Cosa vediamo quando vediamo un dipinto? Javier Solana, presidente del consiglio di fondazione del Museo del Prado, se lo è chiesto lunedì: non guardiamo tutti la stessa cosa o verso lo stesso luogo, e precisamente, davanti al “Giardino delle delizie” di Bosch, il il visitatore vede più l’inferno che il paradiso.
Ciò è dimostrato dal risultato di uno studio scientifico in cui Prado ha collaborato con il gruppo di neuroingegneria biomedica presso l’Università Miguel Hernandez (UHM) di Alicante.
La tecnologia utilizzata nello studio ha registrato la posizione dei soggetti nella stanza, misurato il tempo in cui ogni persona ha guardato “Il giardino delle delizie” di El Bosco – uno dei più visitati – e a quale parte dell’opera ha prestato maggiore attenzione .

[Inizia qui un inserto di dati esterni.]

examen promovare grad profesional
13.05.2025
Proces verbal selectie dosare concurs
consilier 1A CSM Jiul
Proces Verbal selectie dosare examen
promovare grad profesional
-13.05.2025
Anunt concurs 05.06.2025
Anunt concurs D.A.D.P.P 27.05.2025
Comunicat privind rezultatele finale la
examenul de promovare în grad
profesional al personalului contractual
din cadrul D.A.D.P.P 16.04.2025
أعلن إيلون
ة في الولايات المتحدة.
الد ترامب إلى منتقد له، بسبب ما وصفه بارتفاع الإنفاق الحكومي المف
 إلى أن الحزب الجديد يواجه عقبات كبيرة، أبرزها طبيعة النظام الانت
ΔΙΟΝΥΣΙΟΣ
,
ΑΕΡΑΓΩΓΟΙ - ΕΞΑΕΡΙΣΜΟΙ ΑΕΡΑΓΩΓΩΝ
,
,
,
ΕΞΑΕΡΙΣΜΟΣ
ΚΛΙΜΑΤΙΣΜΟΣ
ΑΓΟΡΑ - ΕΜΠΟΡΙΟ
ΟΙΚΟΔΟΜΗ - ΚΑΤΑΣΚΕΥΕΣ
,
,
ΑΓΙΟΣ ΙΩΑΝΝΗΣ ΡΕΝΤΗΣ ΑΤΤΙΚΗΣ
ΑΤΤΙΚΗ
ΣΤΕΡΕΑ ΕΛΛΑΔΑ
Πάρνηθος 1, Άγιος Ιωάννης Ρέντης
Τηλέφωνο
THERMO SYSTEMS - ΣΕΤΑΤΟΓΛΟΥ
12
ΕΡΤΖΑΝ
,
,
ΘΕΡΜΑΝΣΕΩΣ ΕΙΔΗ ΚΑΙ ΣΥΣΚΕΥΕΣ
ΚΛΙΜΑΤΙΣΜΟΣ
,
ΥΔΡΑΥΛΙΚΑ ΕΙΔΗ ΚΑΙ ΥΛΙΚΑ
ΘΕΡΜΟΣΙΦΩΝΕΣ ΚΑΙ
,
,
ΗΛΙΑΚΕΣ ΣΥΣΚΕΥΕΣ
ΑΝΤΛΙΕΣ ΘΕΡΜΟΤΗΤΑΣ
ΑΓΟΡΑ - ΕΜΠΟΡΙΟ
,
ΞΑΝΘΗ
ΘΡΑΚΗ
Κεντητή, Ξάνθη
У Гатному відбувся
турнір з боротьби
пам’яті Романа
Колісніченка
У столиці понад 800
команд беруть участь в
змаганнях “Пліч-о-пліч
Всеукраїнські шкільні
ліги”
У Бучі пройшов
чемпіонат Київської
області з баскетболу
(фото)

Bosch dipinse questo trittico nell’anno 1500 che lo raffigura come un pezzo di conversazione, la sua prima destinazione invitando l’élite dell’epoca a parlarne.

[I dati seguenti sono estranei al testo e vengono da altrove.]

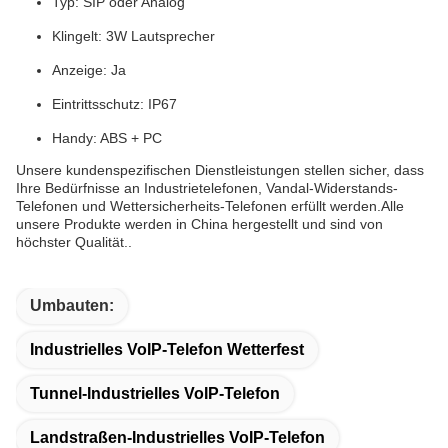
Typ: SIP oder Analog
Klingelt: 3W Lautsprecher
Anzeige: Ja
Eintrittsschutz: IP67
Handy: ABS + PC
Unsere kundenspezifischen Dienstleistungen stellen sicher, dass
Ihre Bedürfnisse an Industrietelefonen, Vandal-Widerstands-
Telefonen und Wettersicherheits-Telefonen erfüllt werden.Alle
unsere Produkte werden in China hergestellt und sind von
höchster Qualität..
Umbauten:
Industrielles VoIP-Telefon Wetterfest
Tunnel-Industrielles VoIP-Telefon
Landstraßen-Industrielles VoIP-Telefon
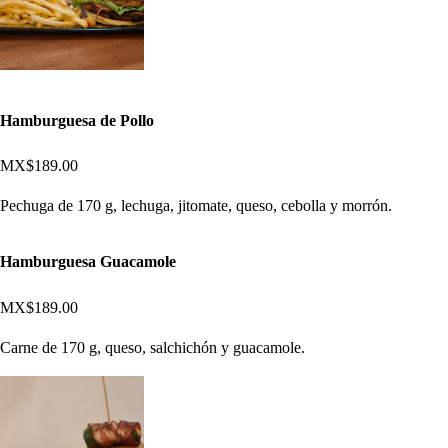
Hamburguesa de Pollo
MX$189.00
Pechuga de 170 g, lechuga, jitomate, queso, cebolla y morrón.
Hamburguesa Guacamole
MX$189.00
Carne de 170 g, queso, salchichón y guacamole.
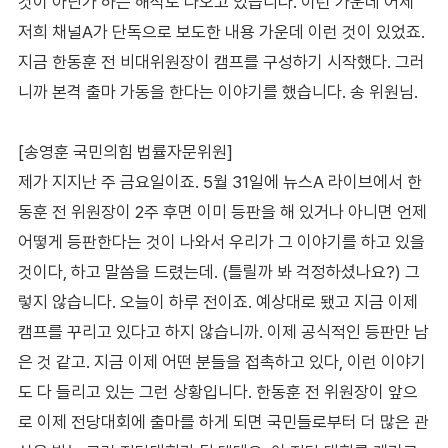
것이 아닌가 하는 해석도 나오고 있습니다. 이런 가운데 어제
저희 채널A가 단독으로 보도한 내용 가운데 이런 것이 있었죠.
지금 한동훈 전 비대위원장이 캠프를 구성하기 시작했다. 그러
니까 본격 출마 가동을 한다는 이야기를 했습니다. 송 위원님.
[송영훈 국민의힘 법률자문위원]
제가 지지난 주 금요일이죠. 5월 31일에 뉴스A 라이브에서 한
동훈 전 위원장이 2주 후면 이미 등판을 해 있거나 아니면 언제
어떻게 등판한다는 것이 나와서 우리가 그 이야기를 하고 있을
것이다, 하고 말씀을 드렸는데. (틀릴까 봐 걱정하셨나요?) 그
렇지 않습니다. 오늘이 하루 전이죠. 예상대로 됐고 지금 이제
캠프를 꾸리고 있다고 하지 않습니까. 이제 공식적인 등판만 남
은 것 같고. 지금 이제 어떤 분들을 접촉하고 있다, 이런 이야기
도 다 들리고 있는 그런 상황입니다. 한동훈 전 위원장이 앞으
로 이제 전당대회에 출마를 하게 되면 국민들로부터 더 많은 관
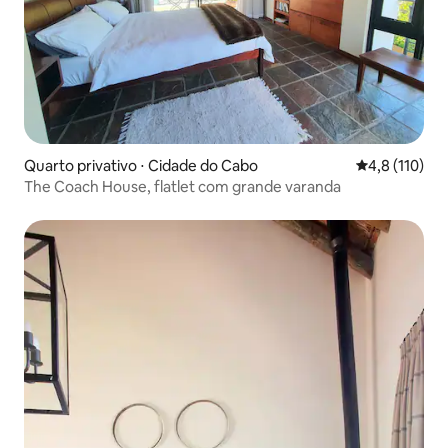
Quarto privativo ⋅ Cidade do Cabo
4,8 de uma av
4,8 (110)
The Coach House, flatlet com grande varanda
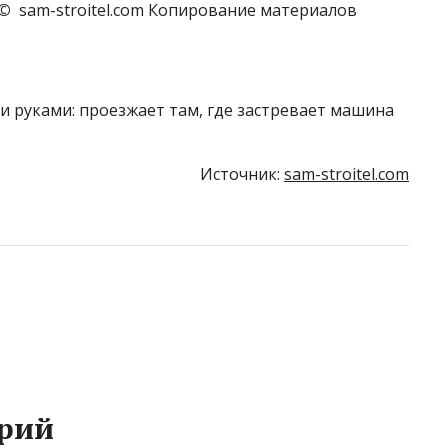
©
sam-stroitel.com Копирование материалов
Источник:
sam-stroitel.com
рий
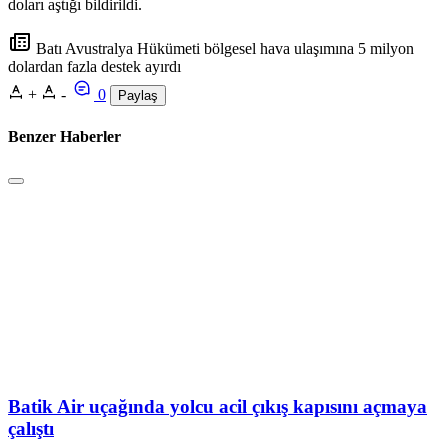
doları aştığı bildirildi.
Batı Avustralya Hükümeti bölgesel hava ulaşımına 5 milyon
dolardan fazla destek ayırdı
+
-
0
Paylaş
Benzer Haberler
Batik Air uçağında yolcu acil çıkış kapısını açmaya
çalıştı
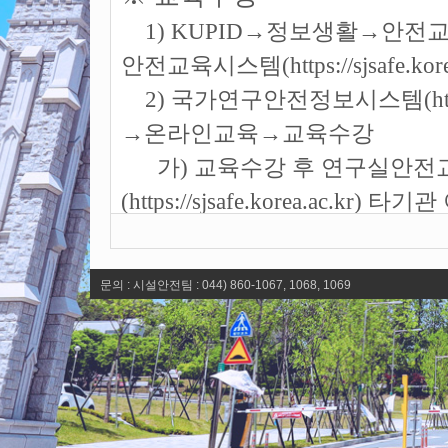
고 려 대 학 
1) KUPID→정보생활→안전
연구실안
안전교육시스템(https://sjsafe.kore
2) 국가연구안전정보시스템(http://
LABORAT
→온라인교육→교육수강
가) 교육수강 후 연구실안전
MANAGE
(https://sjsafe.korea.ac.kr)
나) 연구실안전교육시스템(https://s
육 이수 후 이수증 제출 불필요
문의 : 시설안전팀 : 044) 860-1067, 1068, 1069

Lo studio è stato condotto per tre giorni nel mese di gennaio dalle 14:00 alle 17:00. Hanno partecipato 52 persone di diverse nazionalità, di età compresa tra i 10 ei 70 anni, il 60 per cento donne e il 40 per cento uomini.
“Non è un campione molto ampio, ma è rappresentativo della valutazione dei dati”, ha osservato Eduardo Fernandez Joffre, direttore del Biomedical Neuroengineering Research Group presso l’UMH.
Le aspettative della ricerca sono state soddisfatte “più di quanto ci aspettassimo”, secondo Fernandez Joffre, poiché uno dei suoi obiettivi era consentire ai non vedenti con stimolazione cerebrale di avere una visione funzionale, nonché aiutarli con compiti come l’orientamento o la mobilità.
Per fare questo, “è molto importante sapere dove guardare e questa tabella, con molte aree in cui possiamo fissare la nostra visuale, ci aiuta a vedere cosa potrebbe essere più importante”, data la tecnologia che hanno, sottolinea.
I partecipanti hanno osservato la lastra con occhiali dotati di telecamere wireless, che hanno permesso loro di ottenere una percezione “nuova, reale” dei loro movimenti oculari, che ha determinato che l’osservazione della lastra dell’Inferno era di 33,2 s/m, rispetto ai 26 dalla tavola centrale e 16 dal cielo.
Inoltre, sono stati anche in grado di registrare le dimensioni della pupilla insieme all’osservazione, fornendo informazioni rilevanti sulle risposte emotive.
Quando guardano Dio, c’è una maggiore dilatazione delle pupille. E nel dipinto dell’Inferno, con le orecchie tagliate e anche il coltello passato, sottolinea Fernandez Joffre.
Una tecnologia che ha permesso di osservare ogni dettaglio nello sguardo dei visitatori, dimenticandosi di loro, fissandosi su un certo oggetto, ricominciando a guardare, o il fatto che, a causa delle dimensioni del dipinto, il basso e il alto sono i meno evidente.
I ricercatori non hanno determinato se la curiosità o la paura dell’inferno, o il fatto che l’immagine in ombra del pittore su questo lato del dipinto sia ciò che determina lo sguardo verso di lui, ma hanno preso una misura iconografica, basata sull’osservazione temporale del pittore. Elementi come fontane o qualche uccellino, per creare una “mappa termica” delle zone che attirano maggiormente l’interesse.
Questa visione da un punto di vista scientifico, non solo artistico, non si limiterà a questo dipinto, come ha commentato il museo, e continuerà con altri dipinti emblematici della pinacoteca, tra cui il dipinto “Las Meninas”. Velázquez.